Scout’s human dad is David MacNeil, founder and CEO of WeatherTech, a manufacturer of automotive accessories and home and pet care products and Scout famously starred in the company’s 2019 Super Bowl ad.

But, last July, Scout collapsed. His family rushed him to a veterinarian where an ultrasound revealed a tumor on his heart and hemangiosarcoma, an aggressive cancer of the blood vessel walls. The following day, MacNeil brought Scout to UW’s School of Veterinary Medicine as an emergency walk-in patient where a team of veterinarians and clinicians immediately sprung into action. Despite a 1% chance of survival he’d initially been given, Scout not only survived, but is thriving.

This Sunday, during the second half of the Super Bowl, viewers will get to know a little bit more about Scout and the incredible work of the University of Wisconsin School of Veterinary Medicine.

“Scout’s illness devastated us,” says MacNeil. “We wanted this year’s Super Bowl effort to not only raise awareness, but also financial support for the incredible research and innovative treatments happening at the University of Wisconsin School of Veterinary Medicine, where Scout is still a patient. We wanted to use the biggest stage possible to highlight Scout’s story and these incredible breakthroughs, which are not just limited to helping dogs and pets. This research will help advance cancer treatments for humans as well, so there’s the potential to save millions of lives of all species.”
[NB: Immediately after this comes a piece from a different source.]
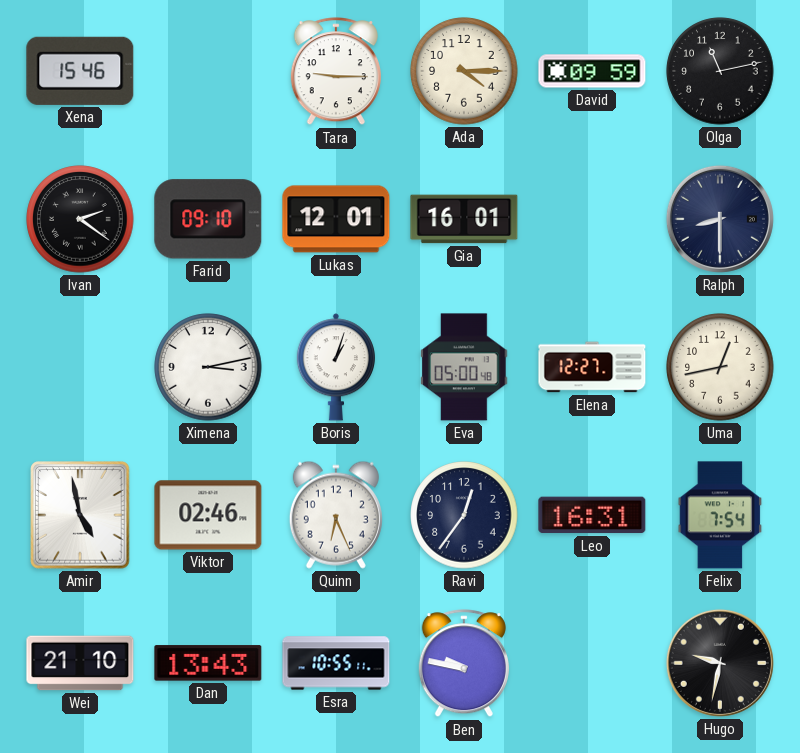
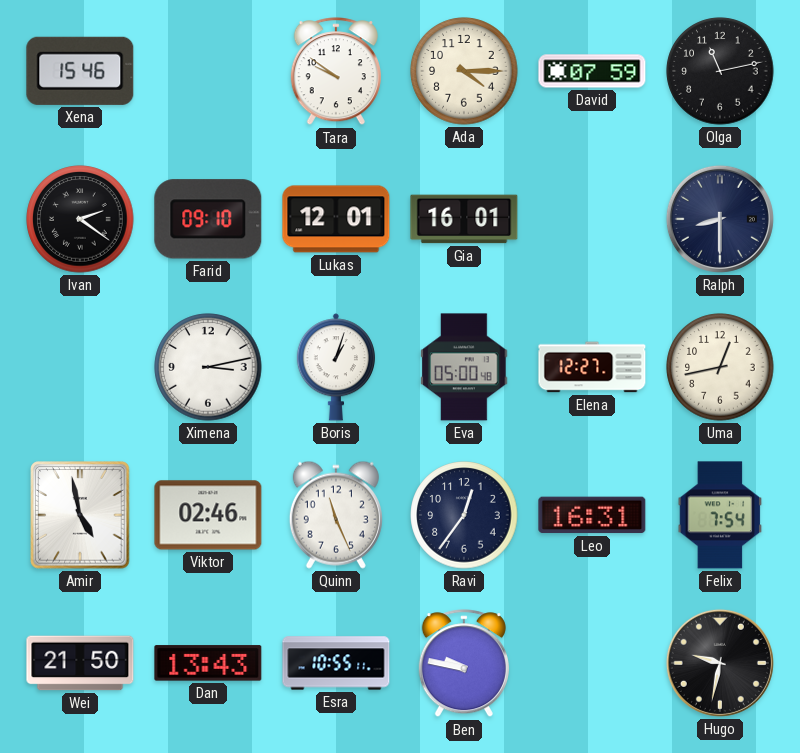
Tara: 9:15 -> 9:51
David: 09:59 -> 07:59
Quinn: 6:26 -> 11:26
Wei: 21:10 -> 21:50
You can watch the commercial a few days early, right here:

In July, scout began chemotherapy followed by radiation therapy targeting his heart tumor. He also received immunotherapy aimed at stimulating his immune system to attack cells expressing specific tumor proteins. Only one month later, Scout and his family received good news—his tumor had decreased in size by 78%. By September, the tumor was 90% smaller than its original size. Today, Scout’s heart tumor has all but disappeared.

Super Bowl LIV airs Sunday, Feb. 2 on FOX, Scout will appear alongside members of the school’s faculty and staff who have been part of the 7-year-old golden retriever’s cancer treatment journey.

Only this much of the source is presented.